What is the best advice for someone who is really stuck in their grief?

There is no right way to do it, but don't rush it. As horrible as this time is, there is a lot to learn by really looking inward, reflecting on yourself and your feelings, and thinking about the person you have lost. I hustled after my mother died, trying to get over the grief, and here I am, a decade later, writing a book about it. These things really take time.

I also recommend telling your people what you need from them. The vast majority of people want to talk about these things, they want to be helpful, but especially in the United States, we are very bad at knowing what that is like. To the extent you can, communicate your needs. I think you'd be surprised how much people will be there for you.

Should someone grieving seek closure?

I think closure is a mythical idea. Nancy Berns, a professor at Drake University, has done many good job about closure and how it is a social construction. Too often we skip the struggle and reflection on the pain to get to this mythical place of closure when in reality the true value is being able to hold that loss in one part of life while also maintaining a part that looks toward the future. . in other.

We see this push for closure reified throughout American culture. One of the biggest surprises for me was bereavement leave, where the median is only five days according to a study 2024, and this only applies to the death of a close family member. There is no united states federal law requiring license.

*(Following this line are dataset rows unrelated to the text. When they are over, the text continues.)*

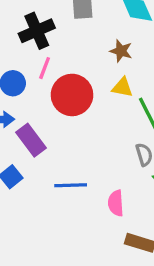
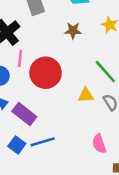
yellow triangle: (122, 87) -> (86, 95), moved
blue line: (71, 185) -> (43, 142), moved

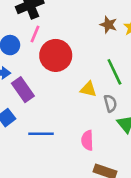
brown star: (73, 31) -> (108, 25), moved
blue line: (43, 142) -> (41, 134), moved

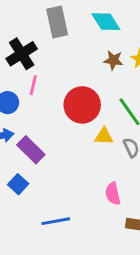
red circle: (56, 55) -> (82, 105), moved
blue line: (41, 134) -> (56, 221), moved

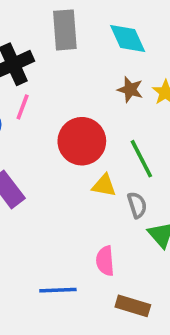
blue line: (56, 221) -> (58, 290), moved

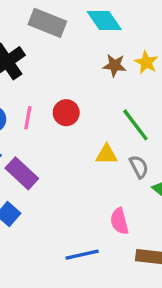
gray rectangle: (65, 30) -> (47, 23), turned -54
pink line: (23, 107) -> (28, 118), moved
red circle: (82, 141) -> (66, 113), moved, size x0.6

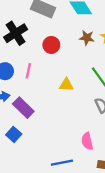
red circle: (66, 113) -> (51, 45), moved
yellow triangle: (107, 155) -> (66, 85), moved

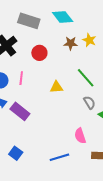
blue square: (14, 134) -> (16, 153), moved

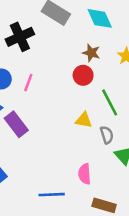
brown star: (71, 43) -> (91, 53), moved
red circle: (39, 53) -> (83, 75), moved
yellow triangle: (56, 87) -> (84, 120), moved

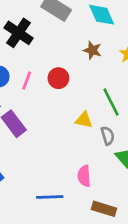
black cross: (20, 37) -> (19, 33), turned -32
red circle: (83, 75) -> (58, 78), moved

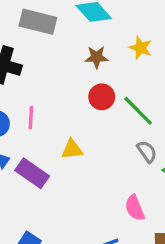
red circle: (58, 78) -> (102, 97), moved
yellow triangle: (84, 120) -> (72, 149), moved

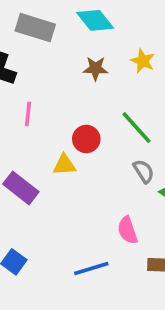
red circle: (102, 97) -> (86, 139), moved
pink line: (31, 118) -> (28, 114), moved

This reinforces the idea that closure is part and parcel of productivity, of getting back to normal, of getting back to work.

Our rituals around grief are unique. We go to a funeral and that's it. You get support for an hour and then it's over. We would do well to really reflect on more personal and creative rituals that have more intimate meaning and can continue over a longer period. This change would help people understand the timelines around grief. Everything takes much longer than we think. You miss out on a lot when you rush to check the closure box, and frankly, when you do, you're not really grieving at all.

a figure sitting on the threshold of a door that opens into the void

(Maggie Chiang / For The Times)

Endicott is a multidisciplinary writer and artist living in Denver. His work has appeared in several publications, including the New York Times, Scientific American, The Guardian, she, Electric Lit Magazine and Bomb. You can find it in Instagram @strangebirds.

Shelf Help is a new wellness column where we interview researchers, thinkers and writers about their latest books, all with the goal of learning how to live a fuller life. Do you want to introduce us? Email [email protected].